Alea and Anor and Unknown

Case

[2016] FamCA 1140

18 April 2016


FAMILY COURT OF AUSTRALIA

ALEA AND ANOR & UNKNOWN [2016] FamCA 1140
FAMILY LAW – ADOPTION – Leave to commence proceedings – Whether it is in the child’s best interests to permit adoption proceedings – Where the identity and whereabouts of the biological father is unknown – Where the child is already 17 years of age – Order that leave be granted
Family Law Act 1975 (Cth) s 60G, s 61E
Adoption Act 2009 (Qld)
FIRST APPLICANT: Mr Alea
SECOND APPLICANT: Ms Alea
RESPONDENT: Unknown
FILE NUMBER: BRC 2426 of 2016
DATE DELIVERED: 18 April 2016
PLACE DELIVERED: Brisbane
PLACE HEARD: Brisbane
JUDGMENT OF: Forrest J
HEARING DATE: 18 April 2016

REPRESENTATION

SOLICITOR FOR THE APPLICANTS:

Mr Page

Harrington Family Lawyers

Orders

  1. That leave is granted pursuant to s 60G of the Family Law Act for proceedings to be commenced for the adoption of the child, B born … 1999, by his stepfather Mr Alea.

IT IS NOTED that publication of this judgment by this Court under the pseudonym Alea and Anor and Unknown has been approved by the Chief Justice pursuant to s 121(9)(g) of the Family Law Act 1975 (Cth).

FAMILY COURT OF AUSTRALIA AT BRISBANE

FILE NUMBER: BRC 2426 of 2016

Mr Alea

First Applicant

And

Ms Alea

Second Applicant

And

Unknown

Respondent

EX TEMPORE REASONS FOR JUDGMENT

  1. Before me for determination today is an application by Mr Alea and his wife Ms Alea for an order that leave be granted pursuant to s 60G of the Family Law Act for proceedings to be commenced in the Queensland State Courts by them for the adoption of the child, B.  Ms Alea is the child’s mother, and her husband, Mr Alea, is the child’s stepfather.  The child was born in 1999 and is therefore 17 years of age.

  2. Ms Alea has deposed in her affidavit evidence to the fact that she does not know the identity or the whereabouts of the biological father of the child.  Ms Alea has given evidence that in 1998, when she was only 20 years of age, she was living in China with her family and whilst there, studying at University.  Apparently one night she went out to a party at a local club and there, she met a young man.  She only knows him as Mr C.  He told her that he was also a foreign student studying in China.  He told her that he was of mixed Japanese/American ethnic identity.  She did not know which university he attended and she did not know his surname.

  3. Apparently, they hit it off pretty well and she accompanied him to his place of residence that evening and spent the night there with him.  A few months later, not having seen Mr C again since that night, the mother discovered that she was pregnant.  Ms Alea says that she knew the young man named Mr C was the father of the baby she was carrying.

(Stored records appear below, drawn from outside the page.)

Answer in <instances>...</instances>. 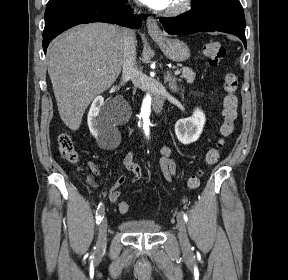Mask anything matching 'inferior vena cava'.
Returning <instances> with one entry per match:
<instances>
[{
	"mask_svg": "<svg viewBox=\"0 0 288 280\" xmlns=\"http://www.w3.org/2000/svg\"><path fill=\"white\" fill-rule=\"evenodd\" d=\"M123 44V76L131 79L136 87H140V90H148L149 96L153 97L151 100L152 110H155V114H160L163 101L166 100L169 90L163 89L158 78H145L144 74L137 68L134 30L128 28L123 30Z\"/></svg>",
	"mask_w": 288,
	"mask_h": 280,
	"instance_id": "1",
	"label": "inferior vena cava"
}]
</instances>
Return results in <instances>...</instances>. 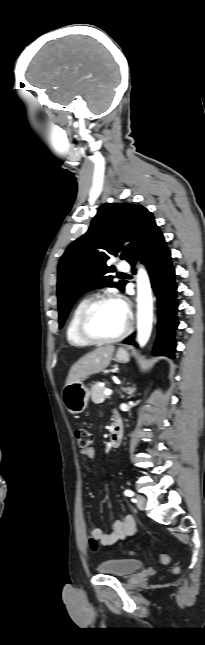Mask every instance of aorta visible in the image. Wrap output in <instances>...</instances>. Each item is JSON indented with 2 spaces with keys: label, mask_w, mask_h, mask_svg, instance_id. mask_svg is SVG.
Instances as JSON below:
<instances>
[{
  "label": "aorta",
  "mask_w": 205,
  "mask_h": 645,
  "mask_svg": "<svg viewBox=\"0 0 205 645\" xmlns=\"http://www.w3.org/2000/svg\"><path fill=\"white\" fill-rule=\"evenodd\" d=\"M137 329L138 342L144 346L150 337L153 321V301L148 274L144 268H139L137 275Z\"/></svg>",
  "instance_id": "obj_1"
}]
</instances>
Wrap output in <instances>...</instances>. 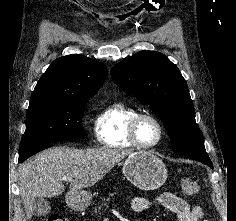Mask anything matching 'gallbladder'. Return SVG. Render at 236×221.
I'll use <instances>...</instances> for the list:
<instances>
[{
	"mask_svg": "<svg viewBox=\"0 0 236 221\" xmlns=\"http://www.w3.org/2000/svg\"><path fill=\"white\" fill-rule=\"evenodd\" d=\"M50 202L43 198L37 197L33 203V214L35 216L41 217L45 216L50 212Z\"/></svg>",
	"mask_w": 236,
	"mask_h": 221,
	"instance_id": "1",
	"label": "gallbladder"
}]
</instances>
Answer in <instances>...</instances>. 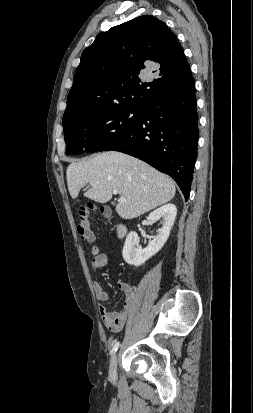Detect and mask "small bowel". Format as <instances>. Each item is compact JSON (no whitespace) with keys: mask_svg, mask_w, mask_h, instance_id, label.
<instances>
[{"mask_svg":"<svg viewBox=\"0 0 253 413\" xmlns=\"http://www.w3.org/2000/svg\"><path fill=\"white\" fill-rule=\"evenodd\" d=\"M93 255L91 259V266L94 270H101L104 268L108 262V257L104 253H100L97 247H93L91 250ZM118 287L122 290L125 295L126 299L124 301L123 307L120 311L114 312L108 310L103 303L108 301L109 295L103 289L101 284L97 281L93 283V288L96 293V298L99 302V312L101 315V319L105 327L112 331V332H119L123 329L132 306L134 304L136 290L135 287L127 281H120L118 283Z\"/></svg>","mask_w":253,"mask_h":413,"instance_id":"small-bowel-1","label":"small bowel"}]
</instances>
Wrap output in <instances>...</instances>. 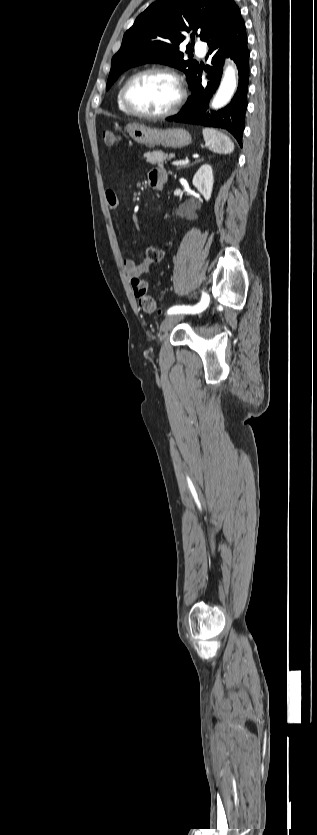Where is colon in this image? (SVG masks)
<instances>
[{"mask_svg": "<svg viewBox=\"0 0 317 835\" xmlns=\"http://www.w3.org/2000/svg\"><path fill=\"white\" fill-rule=\"evenodd\" d=\"M102 138L106 147L111 148L115 146L119 140L117 133L113 130H104ZM148 256L154 261H159L164 258L165 251L161 248L150 246L146 249ZM131 286L135 298L138 301L139 308L145 313H153L156 310V303L152 296L148 294V284L140 277L132 278Z\"/></svg>", "mask_w": 317, "mask_h": 835, "instance_id": "1", "label": "colon"}]
</instances>
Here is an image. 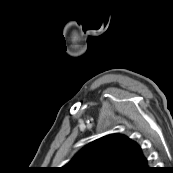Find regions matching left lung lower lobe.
<instances>
[{
    "mask_svg": "<svg viewBox=\"0 0 173 173\" xmlns=\"http://www.w3.org/2000/svg\"><path fill=\"white\" fill-rule=\"evenodd\" d=\"M141 173H154V170L151 167H147Z\"/></svg>",
    "mask_w": 173,
    "mask_h": 173,
    "instance_id": "obj_1",
    "label": "left lung lower lobe"
}]
</instances>
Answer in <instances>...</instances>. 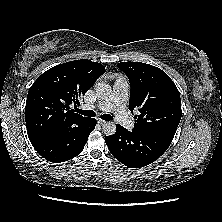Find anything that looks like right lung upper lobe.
Segmentation results:
<instances>
[{
  "mask_svg": "<svg viewBox=\"0 0 222 222\" xmlns=\"http://www.w3.org/2000/svg\"><path fill=\"white\" fill-rule=\"evenodd\" d=\"M104 72L102 64L82 59L57 65L39 76L29 89L25 106L30 142L85 123L89 118L75 113L71 104L76 108Z\"/></svg>",
  "mask_w": 222,
  "mask_h": 222,
  "instance_id": "1",
  "label": "right lung upper lobe"
}]
</instances>
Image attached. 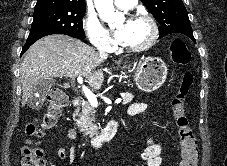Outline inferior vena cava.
<instances>
[{
	"label": "inferior vena cava",
	"instance_id": "602c4592",
	"mask_svg": "<svg viewBox=\"0 0 227 166\" xmlns=\"http://www.w3.org/2000/svg\"><path fill=\"white\" fill-rule=\"evenodd\" d=\"M97 49L99 51V56L102 60L106 59L108 57L107 52L105 51L104 47L97 45Z\"/></svg>",
	"mask_w": 227,
	"mask_h": 166
}]
</instances>
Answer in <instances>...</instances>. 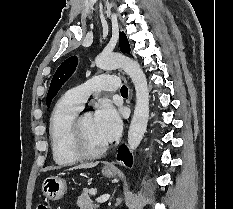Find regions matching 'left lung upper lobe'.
<instances>
[{"instance_id":"obj_1","label":"left lung upper lobe","mask_w":233,"mask_h":209,"mask_svg":"<svg viewBox=\"0 0 233 209\" xmlns=\"http://www.w3.org/2000/svg\"><path fill=\"white\" fill-rule=\"evenodd\" d=\"M119 46L122 53H129L130 52V45L127 40L126 35L124 32H121L119 38ZM78 59L76 56H72L66 59L56 70L50 87L47 94V106L50 105L52 99L55 97L61 86L68 80V78L73 74L75 68L77 66Z\"/></svg>"}]
</instances>
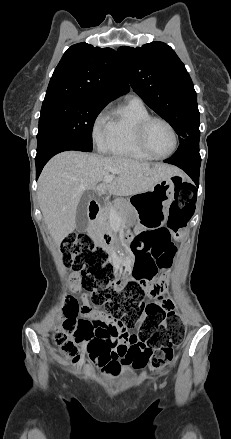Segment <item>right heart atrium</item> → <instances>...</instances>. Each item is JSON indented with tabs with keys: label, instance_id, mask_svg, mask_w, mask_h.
Wrapping results in <instances>:
<instances>
[{
	"label": "right heart atrium",
	"instance_id": "obj_1",
	"mask_svg": "<svg viewBox=\"0 0 231 439\" xmlns=\"http://www.w3.org/2000/svg\"><path fill=\"white\" fill-rule=\"evenodd\" d=\"M107 122L108 116L106 110L104 109L96 115L92 124V139L99 146L106 138Z\"/></svg>",
	"mask_w": 231,
	"mask_h": 439
}]
</instances>
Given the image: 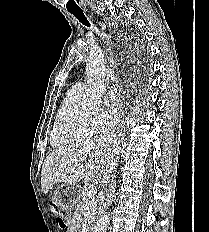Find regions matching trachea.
Returning a JSON list of instances; mask_svg holds the SVG:
<instances>
[{
	"label": "trachea",
	"mask_w": 209,
	"mask_h": 232,
	"mask_svg": "<svg viewBox=\"0 0 209 232\" xmlns=\"http://www.w3.org/2000/svg\"><path fill=\"white\" fill-rule=\"evenodd\" d=\"M71 14H73L83 25L90 27V23L84 15L83 11H74L71 12Z\"/></svg>",
	"instance_id": "3493384b"
}]
</instances>
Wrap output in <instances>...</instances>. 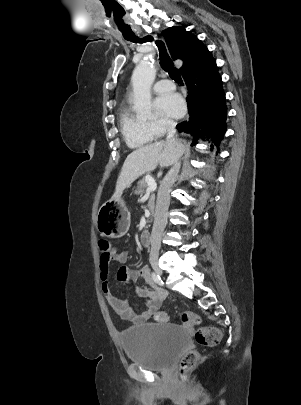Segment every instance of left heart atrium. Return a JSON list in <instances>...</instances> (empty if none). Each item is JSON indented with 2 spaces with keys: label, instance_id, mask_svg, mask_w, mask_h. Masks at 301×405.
Segmentation results:
<instances>
[{
  "label": "left heart atrium",
  "instance_id": "39dd6f15",
  "mask_svg": "<svg viewBox=\"0 0 301 405\" xmlns=\"http://www.w3.org/2000/svg\"><path fill=\"white\" fill-rule=\"evenodd\" d=\"M154 104L161 114L171 118L182 117L186 110L184 100L177 93L162 94L156 98Z\"/></svg>",
  "mask_w": 301,
  "mask_h": 405
}]
</instances>
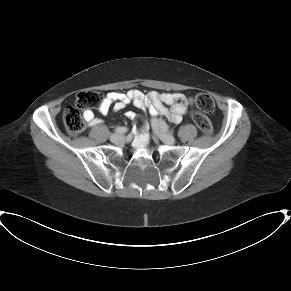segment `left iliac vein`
I'll use <instances>...</instances> for the list:
<instances>
[{"mask_svg": "<svg viewBox=\"0 0 291 291\" xmlns=\"http://www.w3.org/2000/svg\"><path fill=\"white\" fill-rule=\"evenodd\" d=\"M154 133L156 136L164 143L172 145L176 142L175 138L170 134L167 133L164 129H161L159 124H152Z\"/></svg>", "mask_w": 291, "mask_h": 291, "instance_id": "4c4485c4", "label": "left iliac vein"}]
</instances>
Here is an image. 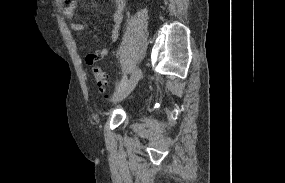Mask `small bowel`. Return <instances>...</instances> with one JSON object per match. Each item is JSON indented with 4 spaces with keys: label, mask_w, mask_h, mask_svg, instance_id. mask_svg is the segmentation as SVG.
<instances>
[{
    "label": "small bowel",
    "mask_w": 285,
    "mask_h": 183,
    "mask_svg": "<svg viewBox=\"0 0 285 183\" xmlns=\"http://www.w3.org/2000/svg\"><path fill=\"white\" fill-rule=\"evenodd\" d=\"M112 1L114 4V9L111 14L110 44L115 43L118 39L126 7L125 0H112ZM63 13L67 19L70 20L73 19L75 16V6L72 4H68L64 8ZM69 26L74 32H81L84 29L83 24L80 22H75V21L70 22ZM108 54H109V48L104 47L99 50L88 53L85 57V60L88 65L92 66L97 62H99L100 60H102L103 58H105Z\"/></svg>",
    "instance_id": "c3829d8e"
}]
</instances>
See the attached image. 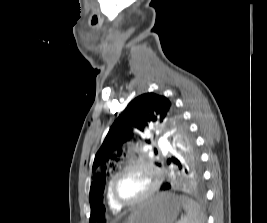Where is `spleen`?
<instances>
[{
  "label": "spleen",
  "instance_id": "1",
  "mask_svg": "<svg viewBox=\"0 0 267 223\" xmlns=\"http://www.w3.org/2000/svg\"><path fill=\"white\" fill-rule=\"evenodd\" d=\"M179 199L186 215L178 223H205L204 212L197 202L187 196H180Z\"/></svg>",
  "mask_w": 267,
  "mask_h": 223
}]
</instances>
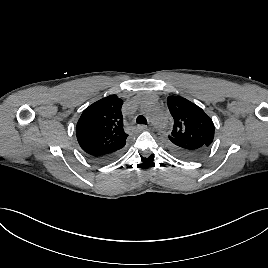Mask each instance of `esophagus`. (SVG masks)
<instances>
[{
	"instance_id": "34e87169",
	"label": "esophagus",
	"mask_w": 268,
	"mask_h": 268,
	"mask_svg": "<svg viewBox=\"0 0 268 268\" xmlns=\"http://www.w3.org/2000/svg\"><path fill=\"white\" fill-rule=\"evenodd\" d=\"M141 128H142V129H147V126L142 125Z\"/></svg>"
}]
</instances>
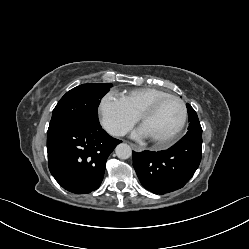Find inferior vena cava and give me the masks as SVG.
<instances>
[{"instance_id":"1","label":"inferior vena cava","mask_w":249,"mask_h":249,"mask_svg":"<svg viewBox=\"0 0 249 249\" xmlns=\"http://www.w3.org/2000/svg\"><path fill=\"white\" fill-rule=\"evenodd\" d=\"M111 134L116 135V136H124L126 134V131L124 129L120 128H113L110 131Z\"/></svg>"}]
</instances>
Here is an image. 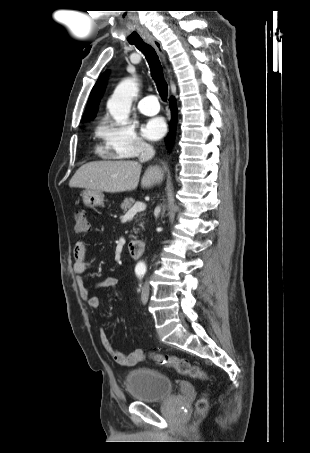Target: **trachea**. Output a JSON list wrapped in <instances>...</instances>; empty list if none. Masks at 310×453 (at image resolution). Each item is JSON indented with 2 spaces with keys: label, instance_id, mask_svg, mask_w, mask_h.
I'll list each match as a JSON object with an SVG mask.
<instances>
[{
  "label": "trachea",
  "instance_id": "3493384b",
  "mask_svg": "<svg viewBox=\"0 0 310 453\" xmlns=\"http://www.w3.org/2000/svg\"><path fill=\"white\" fill-rule=\"evenodd\" d=\"M130 44L135 45L136 48L144 54L151 69L152 78L157 85L158 92L162 99L166 100L168 95V85L164 80L163 68L156 51L151 45L147 44L143 40L133 41L130 42Z\"/></svg>",
  "mask_w": 310,
  "mask_h": 453
}]
</instances>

She was sure he was as she had not had sexual relations with anyone other than that young man around the time of conception of the baby.

  4. Ms Alea deposes in her affidavit to her attempts to try to locate that young man, Mr C, so she could advise him of the pregnancy and the baby she was carrying.  She also deposes to the fact that given the little information that she had about him, she was unfortunately unable to contact him.  She, with the assistance of her parents, made the critical decision to maintain the pregnancy and to have the baby and raise him as hers alone without having the support of the biological father. 

  5. Her parents gave her full support and she returned from China to Australia with her mother and gave birth to her baby boy in Suburb D in the State of New South Wales.  She called her boy B.  His birth was registered in New South Wales with there being no reference made to the identity of his biological father on his Birth Certificate.  Ms Alea made an application to the Australian government sometime soon after his birth for a passport to issue.  The Australian government, when determining the passport application, accepted Ms Alea’s signed declaration that she did not know the identity or whereabouts of the child’s father and therefore could not get his consent.  Accepting that, the Australian government issued a passport for the child.

  6. Sadly for Ms Alea and her family, including the child and Ms Alea’s subsequent children, Ms Alea’s father passed away not long after the child’s birth.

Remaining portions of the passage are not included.